Re: GIN index creation extremely slow ?

From
Oleg Bartunov
Date:
gin uses maintenance_work_mem,so try to increase it and see dramatic
improvements

Oleg
On Mon, 26 Jun 2006, Stefan Kaltenbrunner wrote:

> on IRC somebody mentioned that it took >34h to greate a GIN index (on a
> tsvector) on a ~3 Million column table (wikipedia dump) with a
> reasonable speced box (AMD 3400+).
> After getting hold of a dump of said table (around 4,1GB in size) I
> managed to get the following timings:
>
> test=# CREATE INDEX idxFTI_idx ON wikipedia USING gist(vector);
> CREATE INDEX
> Time: 416122.896 ms
>
> so about 7 minutes - sounds very reasonable
>
> test=# CREATE INDEX idxFTI2_idx ON wikipedia USING gin(vector);
> CREATE INDEX
> Time: 52681605.101 ms
>
> ouch - that makes for a whoppy 14,6hours(!). During that time the box is
> completely CPU bottlenecked and during virtually no IO at all - (varing
> maintainance_work_mem does not seem to make any noticable difference).
>
> That box is a fast Dual Opteron 2.6Ghz with 8GB RAM and a 4 disk RAID10
> for the WAL and 12 disks for the data running a very recent -HEAD
> checkout ...
>
> It looks like we still don't have any docs for GIN in the tree so I
> don't know if those timings are expected or not ...
>
>
> Stefan
>
> ---------------------------(end of broadcast)---------------------------
> TIP 2: Don't 'kill -9' the postmaster
>
    Regards,        Oleg
_____________________________________________________________
Oleg Bartunov, Research Scientist, Head of AstroNet (www.astronet.ru),
Sternberg Astronomical Institute, Moscow University, Russia
Internet: oleg@sai.msu.su, http://www.sai.msu.su/~megera/
phone: +007(495)939-16-83, +007(495)939-23-83


Re: GIN index creation extremely slow ?

From
Christopher Kings-Lynne
Date:
> It looks like we still don't have any docs for GIN in the tree so I
> don't know if those timings are expected or not ...

Ummm my bad.  Sorry...



Re: GIN index creation extremely slow ?

From
Teodor Sigaev
Date:
> test=# CREATE INDEX idxFTI_idx ON wikipedia USING gist(vector);
> CREATE INDEX
> Time: 416122.896 ms
> 
> so about 7 minutes - sounds very reasonable
> 
> test=# CREATE INDEX idxFTI2_idx ON wikipedia USING gin(vector);
> CREATE INDEX
> Time: 52681605.101 ms

I'll look at this,  but GiST time creation is suspiciously small.
Can you test on smaller table, for example with 100000 records and if results 
are repeat, pls, send to me test suite...

-- 
Teodor Sigaev                                   E-mail: teodor@sigaev.ru
  WWW: http://www.sigaev.ru/
 


Re: GIN index creation extremely slow ?

From
Stefan Kaltenbrunner
Date:
Teodor Sigaev wrote:
>> test=# CREATE INDEX idxFTI_idx ON wikipedia USING gist(vector);
>> CREATE INDEX
>> Time: 416122.896 ms
>>
>> so about 7 minutes - sounds very reasonable
>>
>> test=# CREATE INDEX idxFTI2_idx ON wikipedia USING gin(vector);
>> CREATE INDEX
>> Time: 52681605.101 ms
> 
> I'll look at this,  but GiST time creation is suspiciously small.
> Can you test on smaller table, for example with 100000 records and if
> results are repeat, pls, send to me test suite...

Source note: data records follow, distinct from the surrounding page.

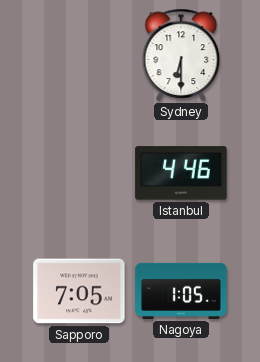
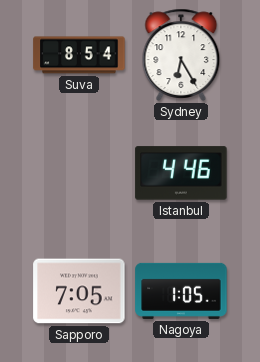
Suva: none -> 8:54
Sydney: 6:30 -> 6:25
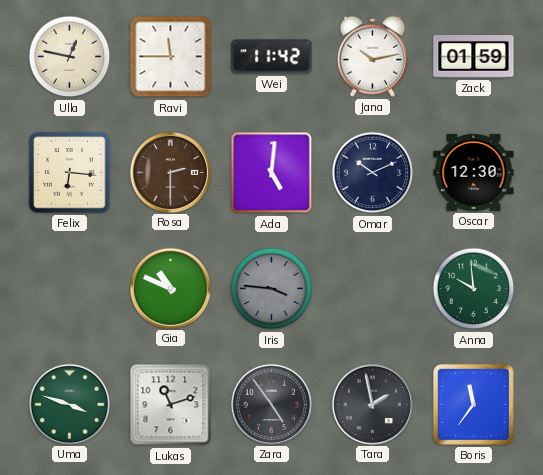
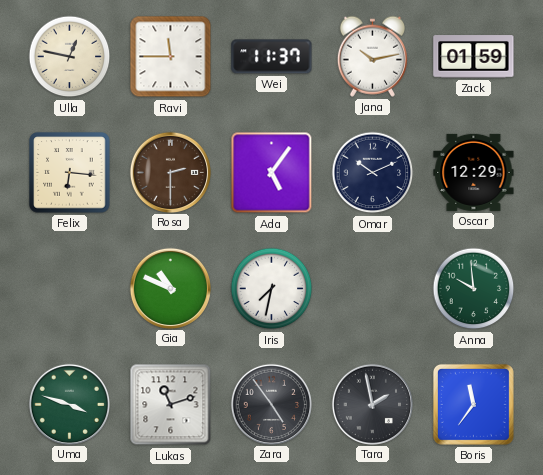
Wei: 11:42 -> 11:37
Ada: 5:01 -> 5:06
Oscar: 12:30 -> 12:29
Iris: 3:46 -> 7:32
Iris dial: grey -> white
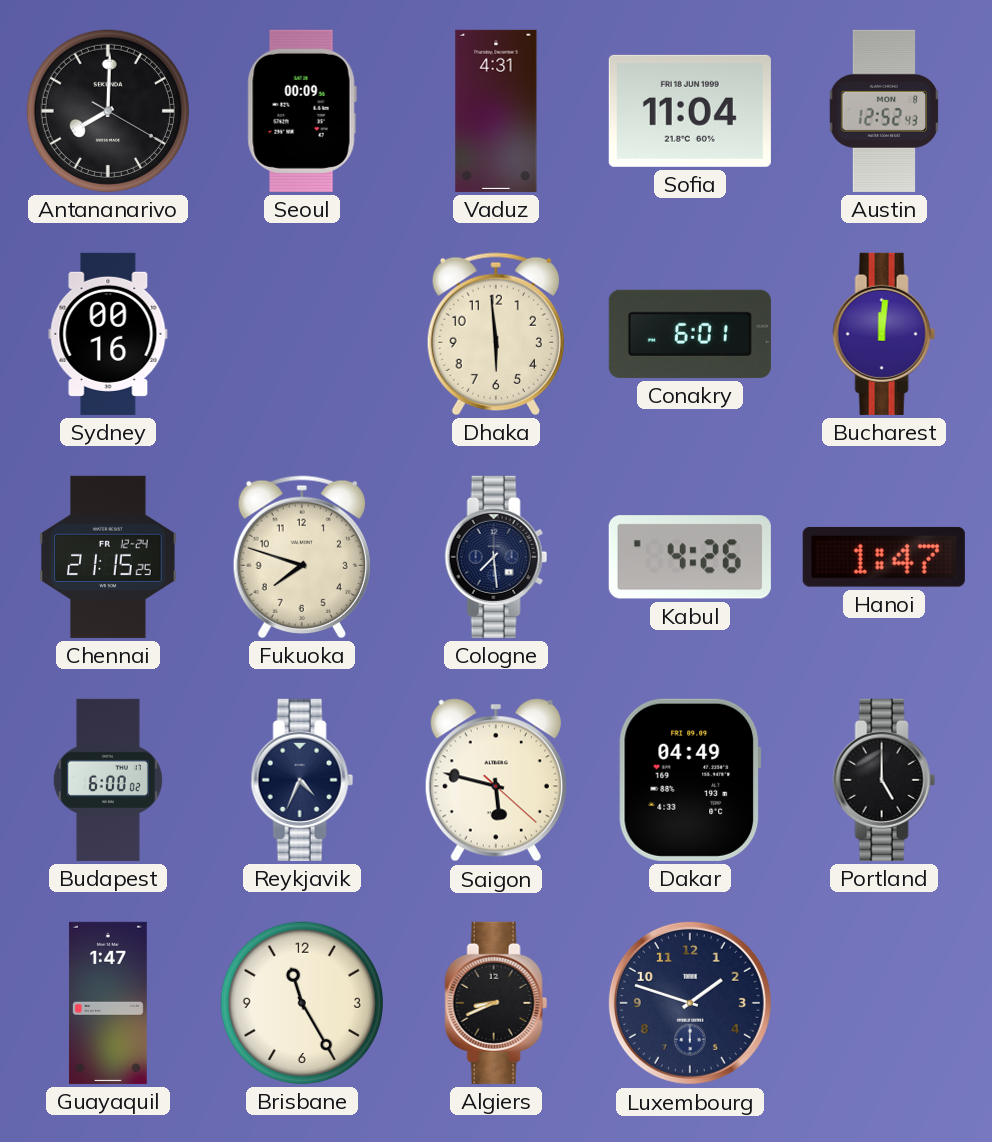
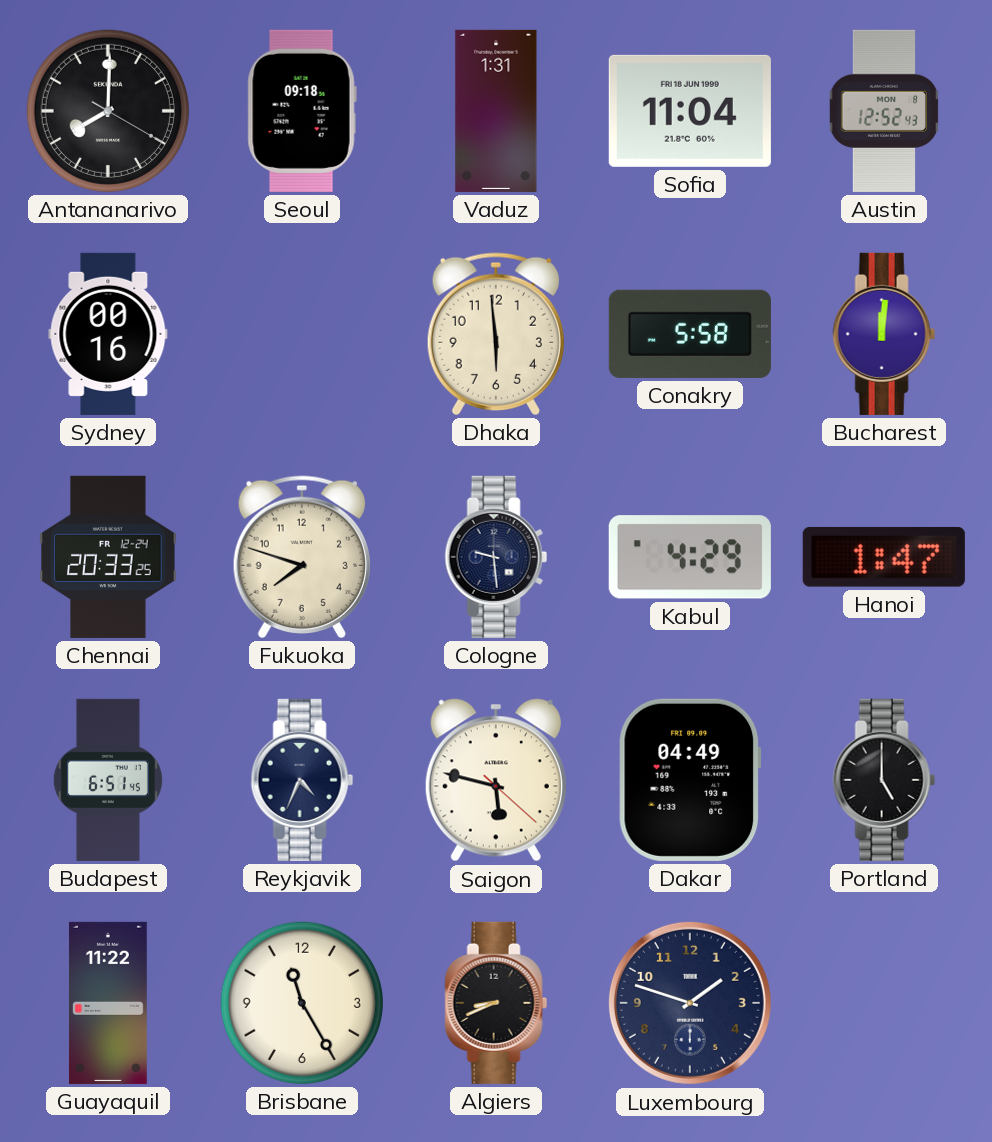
Seoul: 00:09 -> 09:18
Vaduz: 4:31 -> 1:31
Conakry: 6:01 -> 5:58
Chennai: 21:15 -> 20:33
Cologne: 7:29 -> 9:29
Kabul: 4:26 -> 4:29
Budapest: 6:00 -> 6:51
Guayaquil: 1:47 -> 11:22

I won't have access to the original testcase and server for a few days
but I just redid some testing on a slower personal box of mine with a
smaller(but similiar) testset and on that box I could not reproduce that
issue.
So the problem is either caused by the size of the table or somehow by
the data itself :-(


Stefan


Re: GIN index creation extremely slow ?

From
Teodor Sigaev
Date:
> I won't have access to the original testcase and server for a few days
> but I just redid some testing on a slower personal box of mine with a
> smaller(but similiar) testset and on that box I could not reproduce that
> issue.
> So the problem is either caused by the size of the table or somehow by
> the data itself :-(

We tested gin with 5 millions records (but not a wikipedia's text, but with blog 
records which is usually mush shorter) and index creation time was near 8 hours 
on Dual Xeon 3.2, but we didn't try GiST. In other hand, creating GiST index on 
0.5 millions emails took about 12 hours.

That's why 7 minutes is very suspicious result.

-- 
Teodor Sigaev                                   E-mail: teodor@sigaev.ru
  WWW: http://www.sigaev.ru/
 


Re: GIN index creation extremely slow ?

From
Martijn van Oosterhout
Date:
On Wed, Jun 28, 2006 at 01:09:23PM +0400, Teodor Sigaev wrote:
> We tested gin with 5 millions records (but not a wikipedia's text, but with
> blog records which is usually mush shorter) and index creation time was
> near 8 hours on Dual Xeon 3.2, but we didn't try GiST. In other hand,
> creating GiST index on 0.5 millions emails took about 12 hours.
>
> That's why 7 minutes is very suspicious result.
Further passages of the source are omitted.